The Eclipse Foundation organized their very first AI Coding Workshop. It's a brand new format they launched in Brussels, which makes sense: most of the Eclipse event team is based there, right in the heart of Europe. The plan is to take it to more cities from here, so keep an eye out if you want to attend such a workshop in the future. They offered 10 free tickets to share with the BeJUG and Foojay community. And in all honesty, I used one for myself ;-). Jonas Helming from EclipseSource led the workshop, with a fun quiz hosted by Thomas Froment in the afternoon. Here's what I took away.

From Vibe to Systematic

The workshop kicked off with an important framing question: where are we in the AI coding journey? Jonas positioned AI assistance on a scale from 1 (basic code suggestions) to 5 (fully autonomous). We are now at level 4 with tools like Claude Code. Level 5 is approaching when fully cloud-based autonomous agents will be available.
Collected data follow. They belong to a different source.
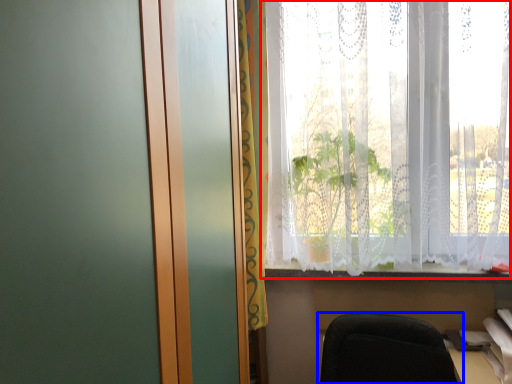 Question: Among these objects, which one is nearest to the camera, window (highlighted by a red box) or chair (highlighted by a blue box)?

Choices:
 (A) window
 (B) chair

Answer: (B) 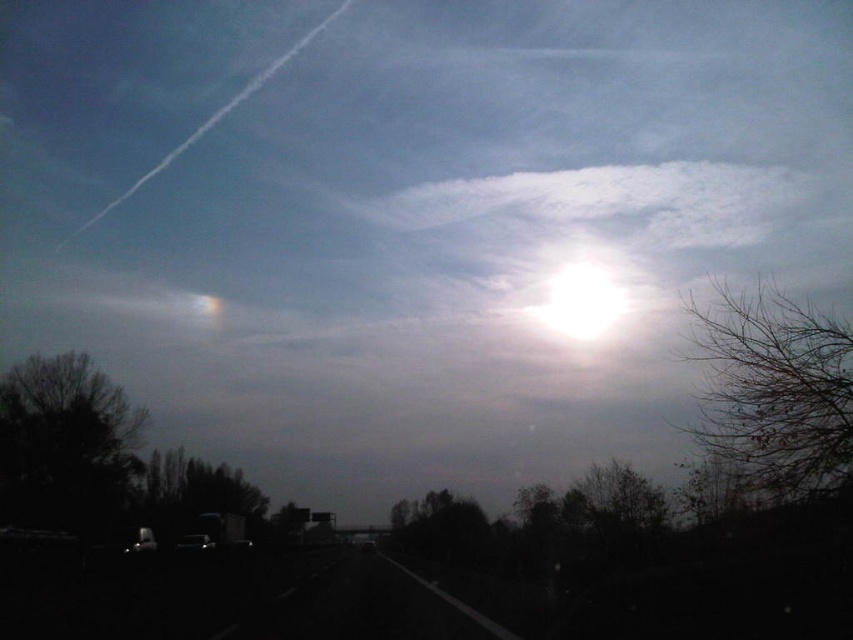 Is bare branches at right shorter than bright white cloud at upper center?

No.

Consider the image. Can you confirm if bare branches at right is positioned above bright white cloud at upper center?

No.

Which is behind, point (730, 452) or point (605, 296)?

The point (605, 296) is more distant.

The image size is (853, 640). Find the location of `bare branches at right`. bare branches at right is located at coordinates (773, 394).

Does dark green leafy tree at left appear under bright white cloud at upper center?

Indeed, dark green leafy tree at left is positioned under bright white cloud at upper center.

Who is more distant from viewer, (112, 417) or (608, 316)?

The point (608, 316) is more distant.

Is point (74, 451) positioned behind point (601, 317)?

No, (74, 451) is in front of (601, 317).

In order to click on dark green leafy tree at left in this screenshot , I will do `click(65, 442)`.

Can you confirm if bare branches at right is thinner than white fluffy cloud at upper center?

Yes, bare branches at right is thinner than white fluffy cloud at upper center.

Does bare branches at right have a smaller size compared to white fluffy cloud at upper center?

Actually, bare branches at right might be larger than white fluffy cloud at upper center.

Measure the distance between bare branches at right and camera.

24.51 meters

This screenshot has width=853, height=640. Identify the location of bare branches at right. (x=773, y=394). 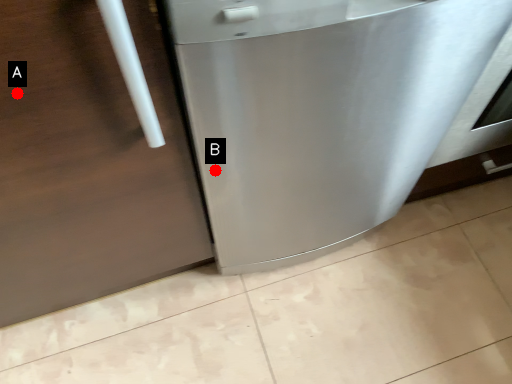 Question: Two points are circled on the image, labeled by A and B beside each circle. Among these points, which one is nearest to the camera?

Choices:
 (A) A is closer
 (B) B is closer

Answer: (A) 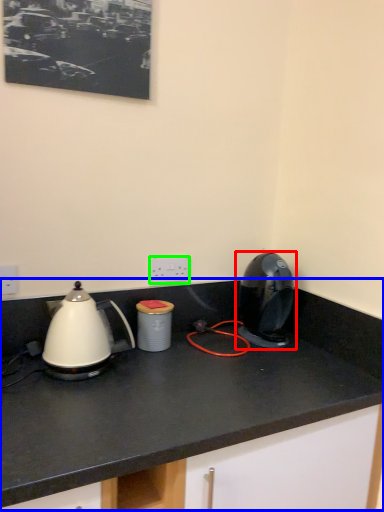 Question: Considering the real-world distances, which object is farthest from home appliance (highlighted by a red box)? countertop (highlighted by a blue box) or electric outlet (highlighted by a green box)?

Choices:
 (A) countertop
 (B) electric outlet

Answer: (B) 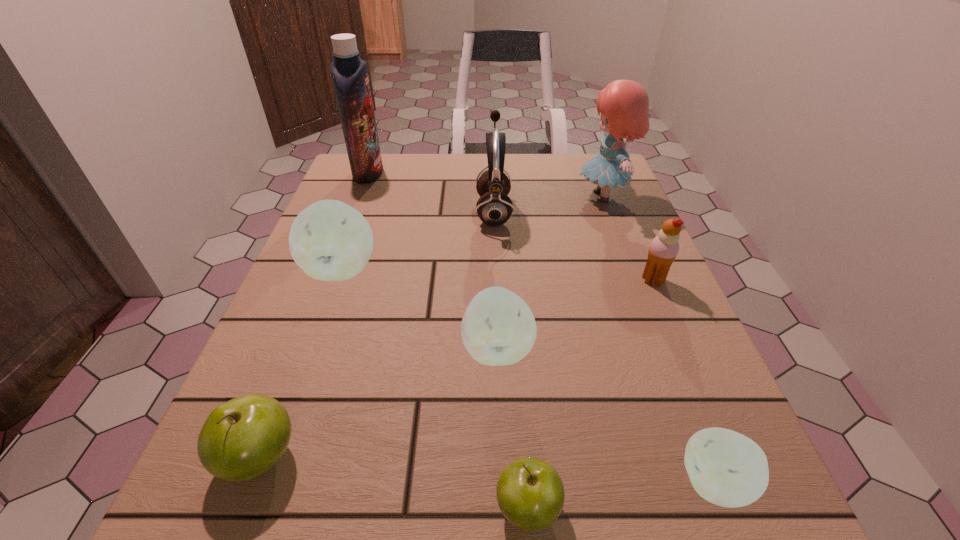 Find the location of a particular element. earphone present at the far edge is located at coordinates (494, 207).

Find the location of `shampoo at the left edge`. shampoo at the left edge is located at coordinates (349, 72).

What are the coordinates of `doll that is at the right edge` in the screenshot? It's located at (624, 104).

The height and width of the screenshot is (540, 960). I want to click on icecream present at the right edge, so [664, 248].

This screenshot has width=960, height=540. What are the coordinates of `apple at the right edge` in the screenshot? It's located at (726, 468).

This screenshot has height=540, width=960. What are the coordinates of `object located at the far left corner` in the screenshot? It's located at (349, 72).

Where is `object located in the near left corner section of the desktop`? object located in the near left corner section of the desktop is located at coordinates (241, 439).

Where is `object that is at the far right corner`? The width and height of the screenshot is (960, 540). object that is at the far right corner is located at coordinates (624, 104).

This screenshot has height=540, width=960. I want to click on object that is positioned at the near right corner, so click(x=726, y=468).

Identify the location of vacant region at the far edge of the desktop. The image size is (960, 540). (439, 165).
Most developers today are still somewhere in the "vibe coding" zone. Vibe coding is the what, not how approach: you describe what you want, don't look at the generated code too closely (or not all), and focus on the result. It can work well for POCs and low-complexity problems on well-understood domains. But it quickly crumbles once you move into real projects with real complexity.

The fundamental shift the workshop is about, is moving beyond the experimentation phase toward something repeatable and systematic. That's what Jonas calls Systematic AI Coding: understanding how coding agents actually work, and building workflows around them, not just prompting and hoping.

How a Coding Agent Actually Works

One of the most useful sessions was the breakdown of what happens inside a coding agent. It's easy to think of it as a magic box, but the mechanics matter a lot for using it well.

A coding agent takes several inputs: the system message, user messages, assistant responses, your codebase, and any additional context you provide. That context includes things like project context, task context (your plan), and the skills or tools available to the agent. On top of that, you can have optional agent layering, like a model router that picks the right model for the task.

From there, the agent uses tools, calls the LLM, and generates a change set: files, actions, context updates, MCP calls. Everything flows through what Jonas describes as part of the Request Model: tools + messages + tool messages + tool responses. The whole thing boils down to one word: CONTEXT. Context is everything.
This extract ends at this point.